Analog circuits handle continuous signals with signals that can theoretically have an infinite number of points. However, analog signals are inherently prone to noise: disturbance caused by various factors like temperature and charge carriers. This noise, once added, becomes part of the signal, leading to an inevitable deterioration of the signal-to-noise ratio (SNR) as the signal passes through various circuit components.
Digital circuits in contrast process discrete signals, typically in binary form with values limited to “0” or “1”. They possess a noise margin that tolerates some level of noise without affecting signal interpretation.
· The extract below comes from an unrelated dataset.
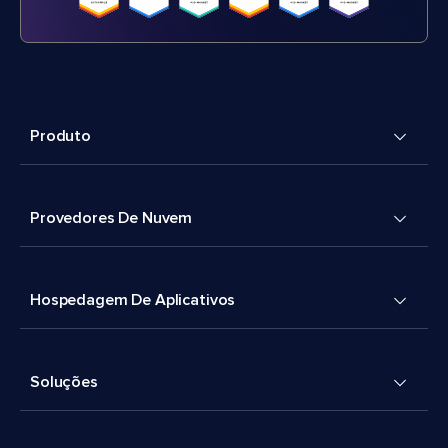
Produto
Provedores De Nuvem
Hospedagem De Aplicativos
Soluções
Additionally, digital circuits can regenerate signals, reducing the effects of noise.
Examples of analog vs digital signals/data
In audio processing, sampling refers to the process of recording the amplitude of a sound wave at regular intervals. An analog audio recording system could be able to capture the exact sound being emitted to it at any given moment, such as lets say for instance 3.0000000172 seconds of a recording; whereas a digital recording would sample the sound at predefined intervals. As a result, while the digital recording is still clear and recognizable to the human ear, it may not include every minute-detail of the original audio signal due to the limitations of the sampling rate. This means that the recorded sound is perceptually complete but not as “full” in reality as its analog counterpart.
Similarly, in digital photography, a camera captures a scene/video by taking a series of frames at a certain rate. Each frame is a digital snapshot of the moment, much like audio samples in digital recording. Just as a higher audio sample rate can capture more detail in sound, a higher frame rate in video can capture more detail/images and smoother motion. However, just like in audio, this doesn’t mean that every single detail present in the continuous, real-world scene is captured. The limitations of the sampling rate and resolution mean that the minute-details occurring between the frames may not be recorded.
Number Systems
Number systems are frameworks for representing and manipulating numbers. Each number system is defined by its base, or radix, which indicates the number of unique digits, including zero, that the system uses to represent numbers. For example, the decimal system, which is the most familiar system for everyday arithmetic, has a base of 10, meaning it uses ten distinct digits (0 through 9). The concept of a “digit” in any number system represents the incremental values that make up numbers.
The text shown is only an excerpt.